We are all familiar with the compelling scientific argument for integrating sustainability into our daily lifestyles and workplace, and the moral responsibility as veterinary professionals to exercise stewardship over the natural world around us, but the business opportunities created from integrating sustainability within our organisations are less discussed.
Veterinary professionals operate across the agricultural sector, pharmaceutical industry and business sector, and also interact directly with the general public. Therefore, we have the power to drive change across a diverse sphere of influence and are presented with an opportunity to demonstrate sustainability leadership to great effect.
Sustainability goals are largely focused on reducing resource use. Cost savings can be achieved through energy saving measures, water saving measures and waste reduction. Adhering to the waste hierarchy (from most to least optimal: reduce, reuse, recycle, recover, dispose (gov.uk, 2011)) and by performing correct waste segregation it is possible to reduce overall waste disposal costs.
Increasing demand for sustainable procurement will influence change at supplier level, resulting in a greater choice of sustainable products and services at a more cost-effective price. Buying reusable, long lasting products with minimal packaging can reduce purchasing volumes and waste production.
There are many cost-saving sustainability measures that can be easily implemented. For example, using reusable clinical waste containers. These result in 84 percent lower greenhouse gas emissions than their single-use counterparts (Grimmond and Reiner, 2012) and are more cost-effective. Reducing paper use is also an easy way to be more sustainable, through paper-free management software and only printing double sided. Using reusable surgical gowns and caps, hand towels and patient bedding to avoid single-use disposables can also help, as well as using low flow anaesthesia and volatile agent-sparing techniques to reduce harmful anaesthetic gas greenhouse emissions and oxygen consumption (Jones and West, 2019). There is also an opportunity to apply for the government funding available for sustainability initiatives, such as electric vehicles, renewable energy generation and improving the energy efficiency of new and existing buildings (Workspace).

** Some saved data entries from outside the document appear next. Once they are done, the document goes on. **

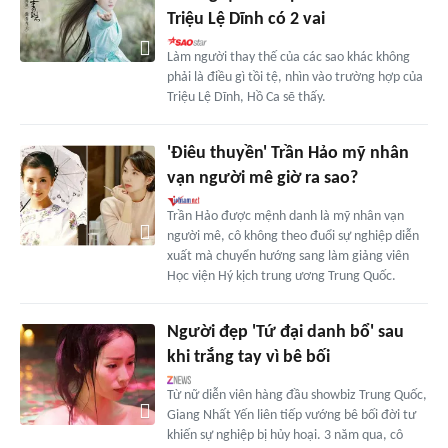
Triệu Lệ Dĩnh có 2 vai
Làm người thay thế của các sao khác không
phải là điều gì tồi tệ, nhìn vào trường hợp của
Triệu Lệ Dĩnh, Hồ Ca sẽ thấy.
'Điêu thuyền' Trần Hảo mỹ nhân
vạn người mê giờ ra sao?
Trần Hảo được mệnh danh là mỹ nhân vạn
người mê, cô không theo đuổi sự nghiệp diễn
xuất mà chuyển hướng sang làm giảng viên
Học viện Hý kịch trung ương Trung Quốc.
Người đẹp 'Tứ đại danh bổ' sau
khi trắng tay vì bê bối
Từ nữ diễn viên hàng đầu showbiz Trung Quốc,
Giang Nhất Yến liên tiếp vướng bê bối đời tư
khiến sự nghiệp bị hủy hoại. 3 năm qua, cô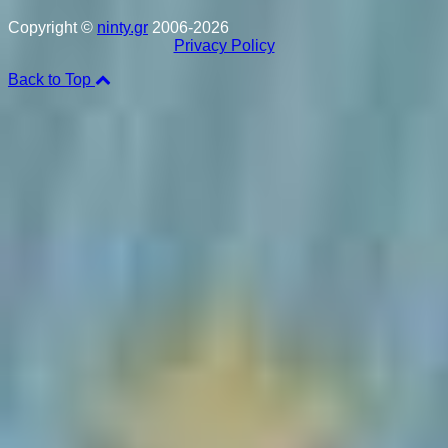
Copyright ©
ninty.gr
2006-2026
Privacy Policy
Back to Top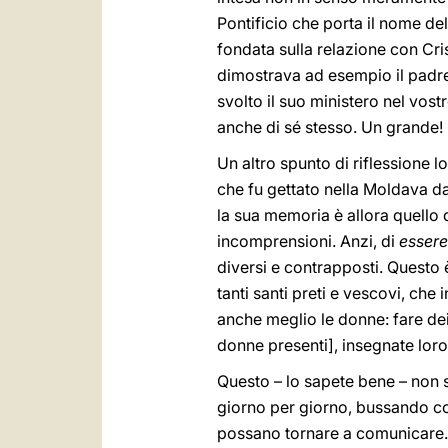
Pontificio che porta il nome d
fondata sulla relazione con Cri
dimostrava ad esempio il padre 
svolto il suo ministero nel vos
anche di sé stesso. Un grande!
Un altro spunto di riflessione 
che fu gettato nella Moldava d
la sua memoria è allora quello d
incomprensioni. Anzi, di
essere
diversi e contrapposti. Questo è
tanti santi preti e vescovi, che 
anche meglio le donne: fare dei
donne presenti], insegnate loro
Questo – lo sapete bene – non si
giorno per giorno, bussando con
possano tornare a comunicare. 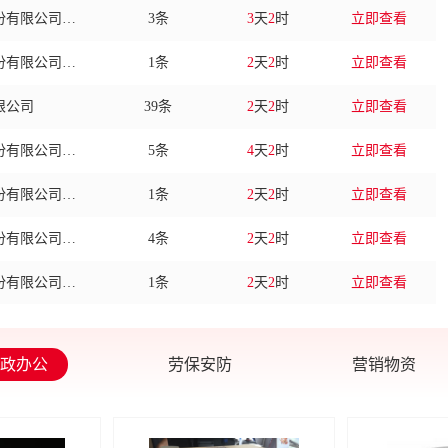
东风汽车集团股份有限公司奕派汽车科技分公司
1条
2
天
2
时
立即查看
限公司
39条
2
天
2
时
立即查看
东风汽车集团股份有限公司奕派汽车科技分公司
5条
4
天
2
时
立即查看
东风汽车集团股份有限公司奕派汽车科技分公司
1条
2
天
2
时
立即查看
东风汽车集团股份有限公司奕派汽车科技分公司
4条
2
天
2
时
立即查看
东风汽车集团股份有限公司奕派汽车科技分公司
1条
2
天
2
时
立即查看
东风汽车集团股份有限公司奕派汽车科技分公司
4条
2
天
2
时
立即查看
东风汽车集团股份有限公司奕派汽车科技分公司
3条
2
天
2
时
立即查看
政办公
劳保安防
营销物资
东风汽车集团股份有限公司奕派汽车科技分公司
1条
2
天
2
时
立即查看
份有限公司
6条
2
天
2
时
立即查看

With large corporate groups beginning to appoint sustainability managers, it is likely we will see a big shift towards more sustainable operations and facilities in the near future. There is scope within every veterinary practice – corporate or independent – to embark on sustainability initiatives. Being seen to act in an environmentally responsible manner is appealing to clients, both existing and new, to help grow the client base. It could even tarnish an organisation’s reputation if they are not addressing the climate crisis we are facing, despite sustainability efforts from competitors. The fact that millennials, with their high rate of pet ownership, are the generation who spends the most on their pets (Packaged Facts, 2019) and are also the most sustainability conscious generation yet, is not to be overlooked.
Future-proofing the business
Climate change, loss of biodiversity and extreme weather events will certainly have implications on future business activities: disrupting supply chains, damaging property, hiking insurance premiums, affecting food security and increasing the risk of infectious and zoonotic diseases as we have recently experienced with COVID-19. Government policies will change, in order to reduce carbon emissions, and align business activities with the UN Sustainability Goals. Large businesses already have to conform with the energy savings opportunity scheme (ESOS), but if all businesses introduce robust sustainability changes sooner rather than later, this may help to minimise operational disruption and financial uncertainty in the future.
Practices embarking on sustainability initiatives can gain official recognition for their efforts from bodies such as Investors in the Environment and the Carbon Trust, who offer accreditation schemes. This is looked upon favourably by clients and employees alike.
In a recent BVA survey, 89 percent of vets said that they would like to play a more active role in the UK sustainability agenda. Integrating sustainability into your practice’s ethos may well improve employee retention as well as attract new graduates, as being eco-friendly leads to a positive self-image (Venhoeven et al., 2016). Practising sustainability can also drive innovation among the workforce (Sarni and Capozucca, 2012).
Integrating sustainability into your organisation is the future, and it makes business sense to stay ahead of the curve, rather than being left behind.